Ga direct naar inhoud

Liesbeth Haijtink, 'we nemen veel en geven maar weinig terug'

Liesbeth Haijtink maakte van landbouwgrond een voedselbos. 'Als het warm is, gonst het van de insecten.'

Dame tussen de gele bloemen

“Mijn vader had bij zijn ouderlijk huis een hectare grond waar wat paarden op stonden te grazen. Ik heb hem lang aan z’n hoofd gezeurd dat we het terug moesten geven aan de natuur. Met ons consumentisme nemen we veel van de natuur en geven maar weinig terug. Daar wilde ik wat aan doen. Ik denk dat de berichten over de achteruitgang van de natuur in de media m’n vader over de streep hebben getrokken. 

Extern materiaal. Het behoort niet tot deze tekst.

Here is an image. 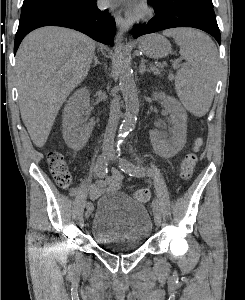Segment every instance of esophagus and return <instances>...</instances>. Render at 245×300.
Returning a JSON list of instances; mask_svg holds the SVG:
<instances>
[{"label":"esophagus","mask_w":245,"mask_h":300,"mask_svg":"<svg viewBox=\"0 0 245 300\" xmlns=\"http://www.w3.org/2000/svg\"><path fill=\"white\" fill-rule=\"evenodd\" d=\"M114 19H115V22H116V25L122 29L123 31H127L130 27V22H127L123 19V17L116 13L114 14Z\"/></svg>","instance_id":"obj_1"}]
</instances>
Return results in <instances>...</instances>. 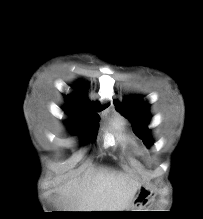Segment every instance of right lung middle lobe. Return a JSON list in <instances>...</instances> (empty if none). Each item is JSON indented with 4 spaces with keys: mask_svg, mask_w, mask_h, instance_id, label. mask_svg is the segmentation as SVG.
Segmentation results:
<instances>
[{
    "mask_svg": "<svg viewBox=\"0 0 203 219\" xmlns=\"http://www.w3.org/2000/svg\"><path fill=\"white\" fill-rule=\"evenodd\" d=\"M63 110L73 117V121L67 123L73 133L86 131V136L83 141L89 142L91 139L94 140L96 124L99 121L98 115L90 113V111L82 105L68 102ZM91 127L93 128L91 129Z\"/></svg>",
    "mask_w": 203,
    "mask_h": 219,
    "instance_id": "1",
    "label": "right lung middle lobe"
}]
</instances>
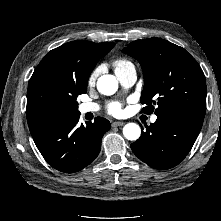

Twee jaar geleden ben ik ermee aan de slag gegaan. Ik heb de samenwerking gezocht met het IVN, Geldersch Landschap, Trees for All en de provincie. Alle hekken zijn weggehaald en vervangen door struwelen met zwarte en rode bes, lijsterbes, duindoorn en meidoorn. In het hart van Landgoed Haijtink, zoals ik het noem, heb ik bomen geplant, zoals wilde appel, winterlinde en berk. Allemaal inheemse soorten, want als je wat wilt laten groeien moet het wel kunnen groeien. Verder zijn er twee vijvers gegraven voor de kamsalamander en knoflookpad. En ik heb veel bloemenzaad gestrooid. Als het warm is, gonst het van de insecten."

Voedselbos voor dieren

"Het is dus een voedselbos, maar dan voor dieren in plaats van voor mensen. Mensen kunnen hier komen genieten van de natuur, er staan bankjes gemaakt van tegels en stenen uit verschillende tuinen. Kinderen van een school hier vlakbij hebben er moestuintjes. Alles staat nu op z’n plek. De natuur kan haar gang gaan. Ik heb de aanzet gegeven en geef het nu over.

Tot nu toe heb ik veel alleen gedaan. Natuurlijk zal er nog onderhoud nodig zijn. Daarvoor wil ik een vrijwilligersgroep opzetten. Ik krijg al veel hulp van buren. Die zijn erg enthousiast over dit rustpunt in hun buurt. De grond was deel van de boerderij van mijn opa. Broers en zusters van mijn vader hebben aangrenzend ook zulke percelen. Ik hoop dat ze ook enthousiast worden en mee gaan doen, zodat we nog meer kunnen teruggeven aan de natuur.”